See Martin v. Duffy, 858 F.3d 239, 247 (4th Cir. 2017) (“repeated, ineffective attempts at

amendment suggest that further amendment of the complaint would be futile”).

2
  In light of this determination, we will not address the District Court’s conclusion that
Jaye’s FDCPA’s claims were barred by the Rooker-Feldman doctrine, or BMK and
Attorney Rowland’s arguments that they are not “debt collectors” and that condominium
assessments are not “debts.” See Heintz v. Jenkins, 514 U.S. 291, 299 (1995) (holding
that a “debt collector” includes an attorney who “ ‘regularly’ engage[s] in consumer-debt-
collection activity, even when that activity consists of litigation.”); Ladick v. Van
Gemert, 146 F.3d 1205, 1206 (10th Cir. 1998) (holding that an assessment owed to a
condominium association qualifies as a “debt” within the meaning of the FDCPA).
                                               8
                                             V.

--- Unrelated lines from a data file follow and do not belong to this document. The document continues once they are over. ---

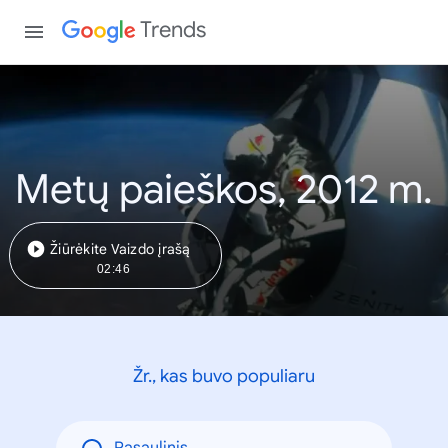
Trends
Metų paieškos, 2012 m.
Žiūrėkite Vaizdo įrašą
02:46
Žr., kas buvo populiaru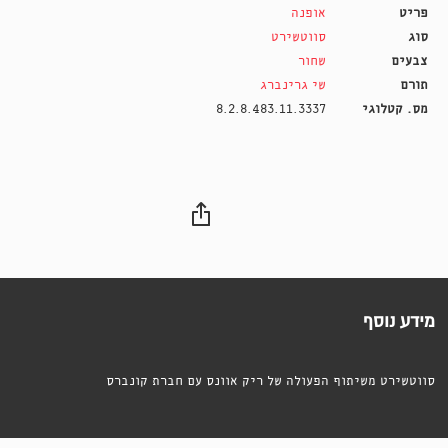
פריט
אופנה
סוג
סווטשירט
צבעים
שחור
תורם
שי גרינברג
מס. קטלוגי
8.2.8.483.11.3337
מידע נוסף
סווטשירט משיתוף הפעולה של ריק אוונס עם חברת קונברס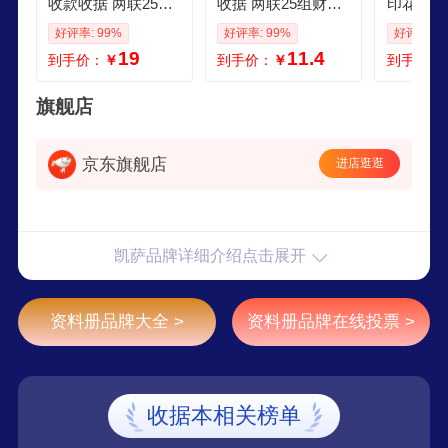
收款收据 两联25组
收据 两联25组财务
印花收据
工商服务多栏收据
现金收款收据单栏
无碳复写
好评率: 99%
好评率: 99%
好评率: 9
加厚无碳复写票据
票据财会用品17375
财会今收
19
11.4
到手价：
￥
到手价：
￥
到手价：
财会单据10本装 W1
mm 10本装 W1605
据10本装 
48505
05
旗舰店
京东旗舰店
进店逛逛
凯萨品牌详细介绍点击展开
资料册品牌大全 >
资料册品牌在线投票 >
收据本相关榜单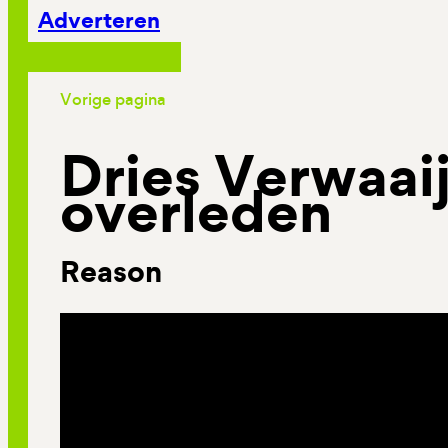
Adverteren
Vorige pagina
Dries Verwaai
overleden
Reason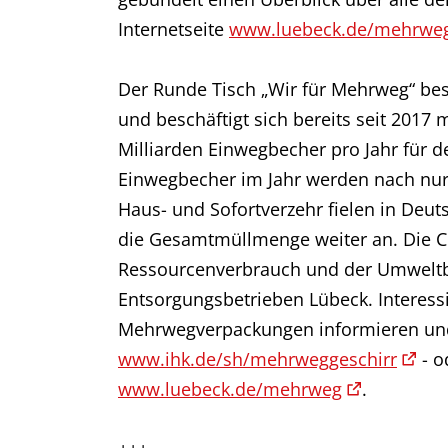
Internetseite
www.luebeck.de/mehrwe
Der Runde Tisch „Wir für Mehrweg“ bes
und beschäftigt sich bereits seit 201
Milliarden Einwegbecher pro Jahr für d
Einwegbecher im Jahr werden nach nur
Haus- und Sofortverzehr fielen in Deut
die Gesamtmüllmenge weiter an. Die 
Ressourcenverbrauch und der Umweltb
Entsorgungsbetrieben Lübeck. Interes
Mehrwegverpackungen informieren und 
www.ihk.de/sh/mehrweggeschirr
- o
www.luebeck.de/mehrweg
.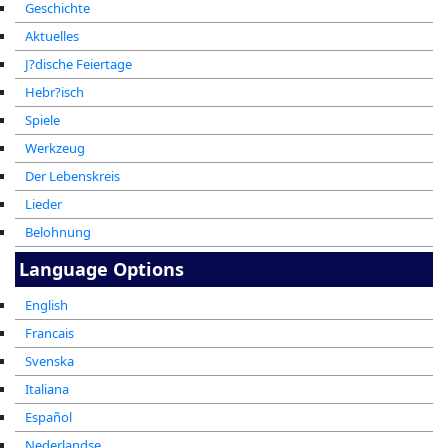
Geschichte
Aktuelles
J?dische Feiertage
Hebr?isch
Spiele
Werkzeug
Der Lebenskreis
Lieder
Belohnung
Language Options
English
Francais
Svenska
Italiana
Español
Nederlandse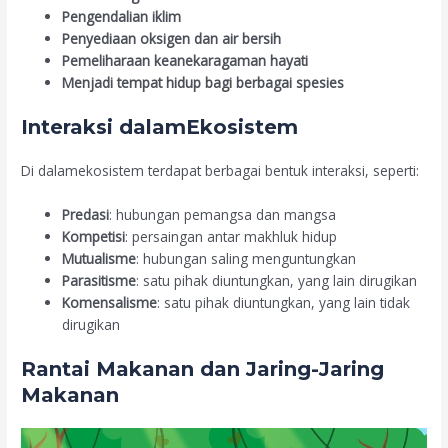
Pengendalian iklim
Penyediaan oksigen dan air bersih
Pemeliharaan keanekaragaman hayati
Menjadi tempat hidup bagi berbagai spesies
Interaksi dalamEkosistem
Di dalamekosistem terdapat berbagai bentuk interaksi, seperti:
Predasi
: hubungan pemangsa dan mangsa
Kompetisi
: persaingan antar makhluk hidup
Mutualisme
: hubungan saling menguntungkan
Parasitisme
: satu pihak diuntungkan, yang lain dirugikan
Komensalisme
: satu pihak diuntungkan, yang lain tidak
dirugikan
Rantai Makanan dan Jaring-Jaring
Makanan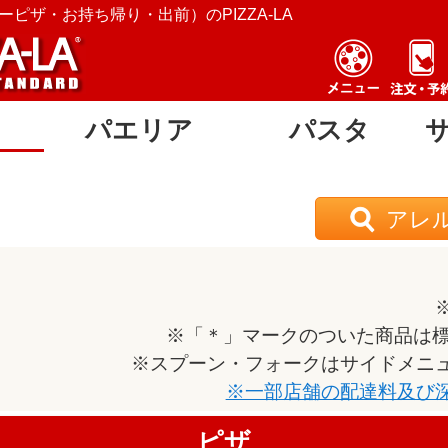
ピザ・お持ち帰り・出前）のPIZZA-LA
パエリア
パスタ
アレ
※「＊」マークのついた商品は標
※スプーン・フォークはサイドメニ
※一部店舗の配達料及び
ピザ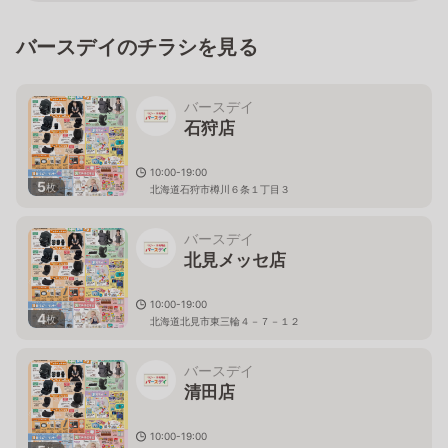
バースデイのチラシを見る
バースデイ
石狩店
10:00-19:00
5
枚
北海道石狩市樽川６条１丁目３
バースデイ
北見メッセ店
10:00-19:00
4
枚
北海道北見市東三輪４－７－１２
バースデイ
清田店
10:00-19:00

       We agree with the District Court’s dismissal of Jaye’s state law claims for

invasion of privacy, intentional infliction of emotional distress, and nuisance. A District

Court has discretion to decline to exercise supplemental jurisdiction over state law claims

if the court “has dismissed all claims over which it has original jurisdiction.” 28 U.S.C.

§ 1367(c)(3). As discussed above, the District Court properly rejected Jaye’s claims

under federal law. Therefore, it plainly acted within its discretion in declining to hear her

state law claims. See Maio v. Aetna, Inc., 221 F.3d 472, 480 n.6 (3d Cir. 2000).

                                             VI.

       Finally, the District Court did not abuse its discretion in denying Jaye’s requests

for reconsideration. A motion for reconsideration is a limited vehicle used “to correct

manifest errors of law or fact or to present newly discovered evidence.” Max’s Seafood

Café, 176 F.3d at 677 (citation and quotation marks omitted). Jaye’s requests did not

present any valid basis for reconsideration. Rather, those requests merely rehashed

arguments that she presented in submissions opposing the defendants’ motions to

dismiss.

                                              9
                                             VII.

         For the foregoing reasons, we will affirm the judgment of the District Court. 3 We

also remind Jaye that “[n]o action will be taken on any motion that seeks relief that has

already been requested in any of [her] appeals,” that “if she continues to submit repetitive

and frivolous documents to the Court, the Court will issue an order to show cause why

[she] should not be enjoined from filing[,]” and that if “she continues to make

disparaging remarks against opposing parties, counsel, or judges or allegations of

criminal behavior or other wrongdoing by persons involved in the litigation that are not

supported by clear evidence, she will be subject to sanctions, including monetary fines.”

See Jaye v. Oak Knoll Vill. Condo. Assoc., C.A. No. 18-2187 (order entered August 2,

2018).

3
  We grant the Appellees’ “Motion[s] for Leave to Rely on District Court Record” (filed
on January 25, 2018), the “Cross-Motion to Extend Time for Filing Responsive Brief”
and “Motion to Rely on Original Record” (filed on February 6, 2018), and the request to
file an opposition to Jaye’s Motion to Remand (filed on February 9, 2018). Jaye’s
“Motion to Expand the Record” (filed on February 27, 2018), which seeks to introduce a
state court hearing transcript and other documents, is granted. But we deny Jaye’s
“Motion to Address Issues with Notice of Appearances” and her “Opposition to
Supplemental Appendix” (filed on January 30, 2018). We also deny Jaye’s “Motion to
Remand” (filed on January 31, 2018),” her motions for sanctions (filed on February 7,
2018, February 28, 2018, and March 8, 2018), her motions for injunctive relief (filed on
May 21, 2018, June 11, 2018, and June 25, 2108), her “Motion to Remand” (filed June 8,
2018), her motion to review documents filed by Attorney Rowland (filed on June 14,
2018), and her motion for “Emergent Stay of State Action” (filed on June 27, 2018).